## Problem
Starting at the top line and ending at the bottom one, repeat the entries exactly and drop every picture.

** The records follows **

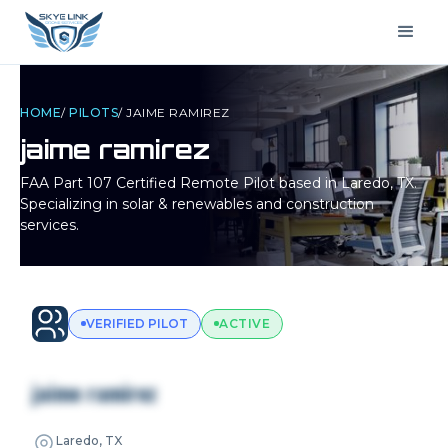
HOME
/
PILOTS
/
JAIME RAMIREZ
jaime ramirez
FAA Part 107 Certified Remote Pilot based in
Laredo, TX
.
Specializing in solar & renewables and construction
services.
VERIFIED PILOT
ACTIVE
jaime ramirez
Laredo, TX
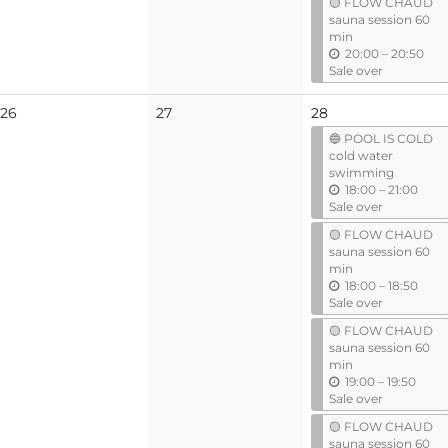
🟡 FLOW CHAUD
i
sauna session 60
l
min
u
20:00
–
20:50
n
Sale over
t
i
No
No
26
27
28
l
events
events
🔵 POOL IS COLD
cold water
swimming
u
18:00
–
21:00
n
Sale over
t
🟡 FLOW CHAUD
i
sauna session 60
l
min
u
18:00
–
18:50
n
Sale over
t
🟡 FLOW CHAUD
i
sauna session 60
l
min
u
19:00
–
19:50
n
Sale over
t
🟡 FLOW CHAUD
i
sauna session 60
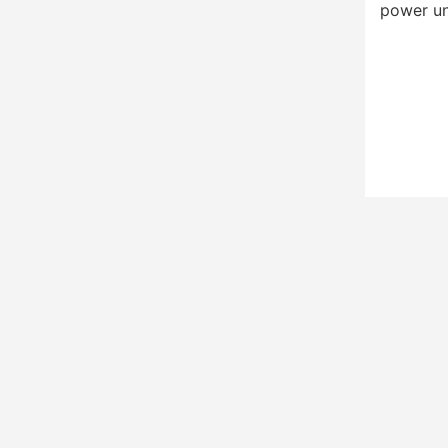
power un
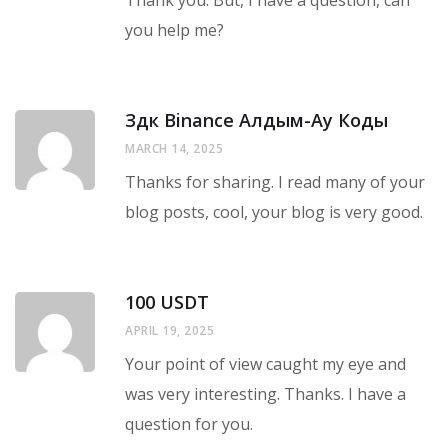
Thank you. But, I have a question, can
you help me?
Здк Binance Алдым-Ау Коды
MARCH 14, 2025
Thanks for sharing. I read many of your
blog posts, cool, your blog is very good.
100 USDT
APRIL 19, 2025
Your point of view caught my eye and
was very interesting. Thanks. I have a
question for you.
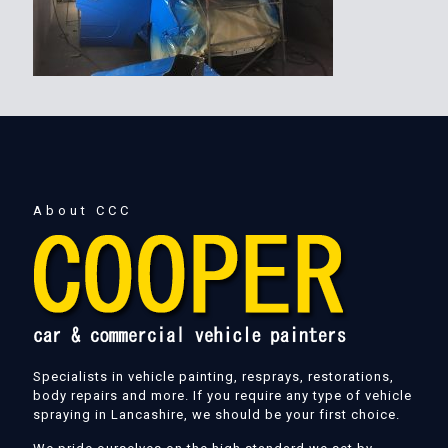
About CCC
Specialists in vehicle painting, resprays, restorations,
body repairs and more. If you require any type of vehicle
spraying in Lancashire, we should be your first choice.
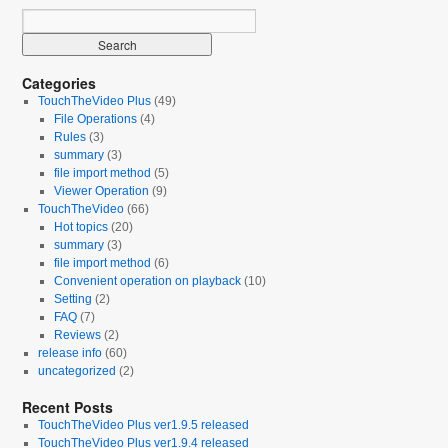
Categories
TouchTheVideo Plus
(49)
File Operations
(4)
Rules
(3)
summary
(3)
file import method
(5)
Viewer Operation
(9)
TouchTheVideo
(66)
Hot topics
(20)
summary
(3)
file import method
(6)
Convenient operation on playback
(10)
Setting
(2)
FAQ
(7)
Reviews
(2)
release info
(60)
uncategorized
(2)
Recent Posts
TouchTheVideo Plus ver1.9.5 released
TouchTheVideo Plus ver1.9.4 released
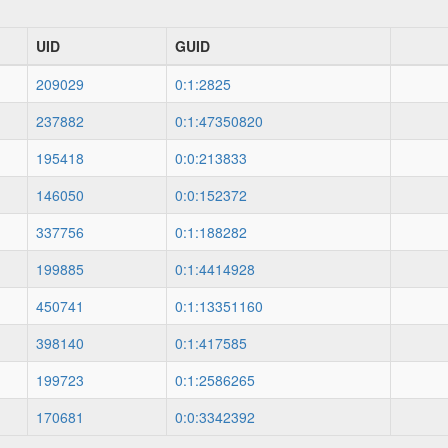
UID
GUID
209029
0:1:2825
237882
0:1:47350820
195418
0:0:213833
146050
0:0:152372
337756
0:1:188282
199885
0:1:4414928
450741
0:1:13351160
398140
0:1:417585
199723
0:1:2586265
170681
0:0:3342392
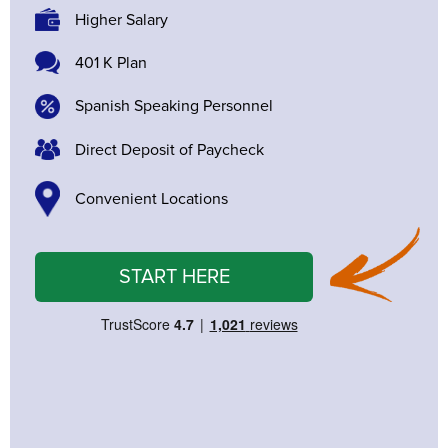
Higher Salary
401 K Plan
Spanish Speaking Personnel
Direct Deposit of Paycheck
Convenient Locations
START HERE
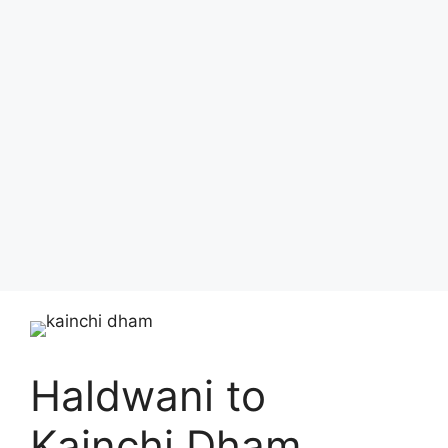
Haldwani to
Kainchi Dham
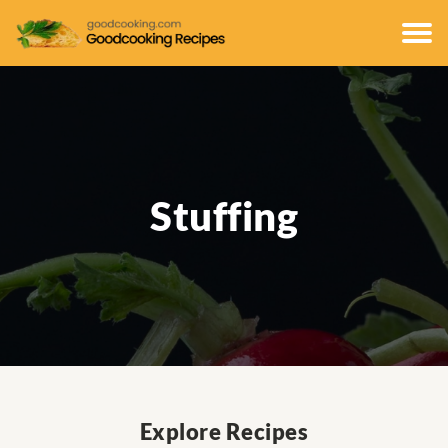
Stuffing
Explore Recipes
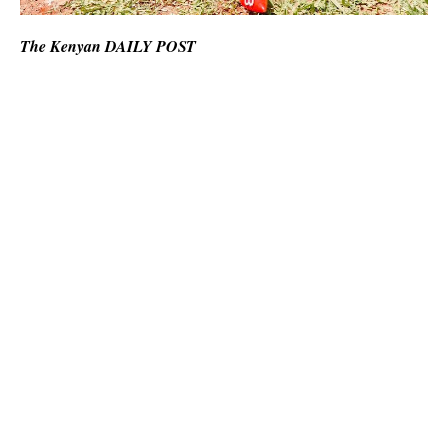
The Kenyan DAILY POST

** End of The records **

## Result of this task
HOME
/
PILOTS
/
JAIME RAMIREZ
jaime ramirez
FAA Part 107 Certified Remote Pilot based in
Laredo, TX
.
Specializing in solar & renewables and construction
services.
VERIFIED PILOT
ACTIVE
jaime ramirez
Laredo, TX
🟡 FLOW CHAUD
i
sauna session 60
l
min
u
20:00
–
20:50
n
Sale over
t
i
No
No
26
27
28
l
events
events
🔵 POOL IS COLD
cold water
swimming
u
18:00
–
21:00
n
Sale over
t
🟡 FLOW CHAUD
i
sauna session 60
l
min
u
18:00
–
18:50
n
Sale over
t
🟡 FLOW CHAUD
i
sauna session 60
l
min
u
19:00
–
19:50
n
Sale over
t
🟡 FLOW CHAUD
i
sauna session 60
power un
Thank you. But, I have a question, can
you help me?
Здк Binance Алдым-Ау Коды
MARCH 14, 2025
Thanks for sharing. I read many of your
blog posts, cool, your blog is very good.
100 USDT
APRIL 19, 2025
Your point of view caught my eye and
was very interesting. Thanks. I have a
question for you.
About CCC
Specialists in vehicle painting, resprays, restorations,
body repairs and more. If you require any type of vehicle
spraying in Lancashire, we should be your first choice.
Categories
TouchTheVideo Plus
(49)
File Operations
(4)
Rules
(3)
summary
(3)
file import method
(5)
Viewer Operation
(9)
TouchTheVideo
(66)
Hot topics
(20)
summary
(3)
file import method
(6)
Convenient operation on playback
(10)
Setting
(2)
FAQ
(7)
Reviews
(2)
release info
(60)
uncategorized
(2)
Recent Posts
TouchTheVideo Plus ver1.9.5 released
TouchTheVideo Plus ver1.9.4 released
UID
GUID
209029
0:1:2825
237882
0:1:47350820
195418
0:0:213833
146050
0:0:152372
337756
0:1:188282
199885
0:1:4414928
450741
0:1:13351160
398140
0:1:417585
199723
0:1:2586265
170681
0:0:3342392
Higher Salary
401 K Plan
Spanish Speaking Personnel
Direct Deposit of Paycheck
Convenient Locations
START HERE
Haldwani to
Kainchi Dham
Stuffing
Explore Recipes
The Kenyan DAILY POST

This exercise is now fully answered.